◆ **TASK REQUIREMENTS**
From the entries below, please output exactly the lines starting at the one containing "[Click to become" and ending at the one containing "Hard Lemonade (119, 2061)", both included.

[[ EXCERPTED DATA, beginning ]]

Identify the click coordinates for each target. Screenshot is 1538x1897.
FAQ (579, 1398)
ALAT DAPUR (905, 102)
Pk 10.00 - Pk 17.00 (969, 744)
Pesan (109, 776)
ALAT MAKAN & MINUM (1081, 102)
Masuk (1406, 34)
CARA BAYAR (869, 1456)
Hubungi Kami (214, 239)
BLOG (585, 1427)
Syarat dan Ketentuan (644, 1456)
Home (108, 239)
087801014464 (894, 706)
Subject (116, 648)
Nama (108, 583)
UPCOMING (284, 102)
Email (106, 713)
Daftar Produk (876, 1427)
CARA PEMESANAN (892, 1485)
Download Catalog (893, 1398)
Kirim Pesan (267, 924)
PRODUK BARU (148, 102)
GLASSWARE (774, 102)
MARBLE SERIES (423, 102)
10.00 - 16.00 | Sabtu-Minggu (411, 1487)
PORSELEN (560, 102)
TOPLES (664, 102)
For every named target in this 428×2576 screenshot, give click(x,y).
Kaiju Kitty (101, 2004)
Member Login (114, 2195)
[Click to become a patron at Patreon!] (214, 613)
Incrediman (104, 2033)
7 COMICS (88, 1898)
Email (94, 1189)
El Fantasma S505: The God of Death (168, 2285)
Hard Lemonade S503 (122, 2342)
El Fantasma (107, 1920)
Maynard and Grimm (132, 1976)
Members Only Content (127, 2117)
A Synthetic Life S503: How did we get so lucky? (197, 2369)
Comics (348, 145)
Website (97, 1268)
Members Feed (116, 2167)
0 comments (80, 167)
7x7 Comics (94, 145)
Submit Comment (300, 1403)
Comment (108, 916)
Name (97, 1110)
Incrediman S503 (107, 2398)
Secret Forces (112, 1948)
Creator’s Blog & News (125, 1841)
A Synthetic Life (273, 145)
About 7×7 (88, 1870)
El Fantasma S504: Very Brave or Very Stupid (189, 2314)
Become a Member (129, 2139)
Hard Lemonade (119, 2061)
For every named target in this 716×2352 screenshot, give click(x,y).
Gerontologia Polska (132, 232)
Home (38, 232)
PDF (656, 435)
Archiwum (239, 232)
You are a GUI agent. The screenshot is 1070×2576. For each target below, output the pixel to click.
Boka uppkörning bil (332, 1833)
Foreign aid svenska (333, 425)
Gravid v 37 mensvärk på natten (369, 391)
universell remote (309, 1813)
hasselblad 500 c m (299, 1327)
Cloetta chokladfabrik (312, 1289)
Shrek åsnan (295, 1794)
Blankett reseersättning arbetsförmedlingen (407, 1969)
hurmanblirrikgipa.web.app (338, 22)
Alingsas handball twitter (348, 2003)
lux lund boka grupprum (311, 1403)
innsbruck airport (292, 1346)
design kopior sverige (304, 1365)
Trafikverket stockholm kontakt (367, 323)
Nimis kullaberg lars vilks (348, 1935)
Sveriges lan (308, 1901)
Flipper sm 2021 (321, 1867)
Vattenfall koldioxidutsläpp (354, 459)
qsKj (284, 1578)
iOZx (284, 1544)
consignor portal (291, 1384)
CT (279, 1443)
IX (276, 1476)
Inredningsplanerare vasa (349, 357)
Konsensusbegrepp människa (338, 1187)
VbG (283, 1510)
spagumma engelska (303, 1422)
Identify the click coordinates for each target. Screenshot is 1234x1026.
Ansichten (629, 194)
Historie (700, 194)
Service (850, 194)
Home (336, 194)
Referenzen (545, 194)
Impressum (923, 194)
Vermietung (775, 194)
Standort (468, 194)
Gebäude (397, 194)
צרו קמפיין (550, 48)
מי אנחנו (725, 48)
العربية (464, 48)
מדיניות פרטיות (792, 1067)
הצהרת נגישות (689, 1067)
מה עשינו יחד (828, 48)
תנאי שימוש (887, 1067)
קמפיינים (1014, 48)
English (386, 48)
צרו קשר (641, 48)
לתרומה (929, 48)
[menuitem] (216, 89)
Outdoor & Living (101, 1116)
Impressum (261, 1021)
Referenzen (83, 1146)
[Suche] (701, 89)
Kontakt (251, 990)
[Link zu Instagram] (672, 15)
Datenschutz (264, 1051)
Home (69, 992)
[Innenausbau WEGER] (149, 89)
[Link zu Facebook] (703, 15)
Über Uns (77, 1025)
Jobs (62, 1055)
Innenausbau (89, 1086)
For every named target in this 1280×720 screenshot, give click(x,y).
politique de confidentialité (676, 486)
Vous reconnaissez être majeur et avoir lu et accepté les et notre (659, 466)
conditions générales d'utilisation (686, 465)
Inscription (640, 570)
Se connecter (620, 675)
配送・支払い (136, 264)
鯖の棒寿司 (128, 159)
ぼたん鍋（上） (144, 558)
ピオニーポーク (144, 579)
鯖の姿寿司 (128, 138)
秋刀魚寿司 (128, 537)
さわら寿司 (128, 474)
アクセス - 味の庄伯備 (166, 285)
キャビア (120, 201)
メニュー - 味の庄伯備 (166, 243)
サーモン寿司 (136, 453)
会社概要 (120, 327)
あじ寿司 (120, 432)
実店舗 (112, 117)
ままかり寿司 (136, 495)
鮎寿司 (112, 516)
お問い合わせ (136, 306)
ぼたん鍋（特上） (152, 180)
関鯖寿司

[[ EXCERPTED DATA, end ]]

◆ **ANSWER TO THIS PROBLEM**
[Click to become a patron at Patreon!] (214, 613)
Incrediman (104, 2033)
7 COMICS (88, 1898)
Email (94, 1189)
El Fantasma S505: The God of Death (168, 2285)
Hard Lemonade S503 (122, 2342)
El Fantasma (107, 1920)
Maynard and Grimm (132, 1976)
Members Only Content (127, 2117)
A Synthetic Life S503: How did we get so lucky? (197, 2369)
Comics (348, 145)
Website (97, 1268)
Members Feed (116, 2167)
0 comments (80, 167)
7x7 Comics (94, 145)
Submit Comment (300, 1403)
Comment (108, 916)
Name (97, 1110)
Incrediman S503 (107, 2398)
Secret Forces (112, 1948)
Creator’s Blog & News (125, 1841)
A Synthetic Life (273, 145)
About 7×7 (88, 1870)
El Fantasma S504: Very Brave or Very Stupid (189, 2314)
Become a Member (129, 2139)
Hard Lemonade (119, 2061)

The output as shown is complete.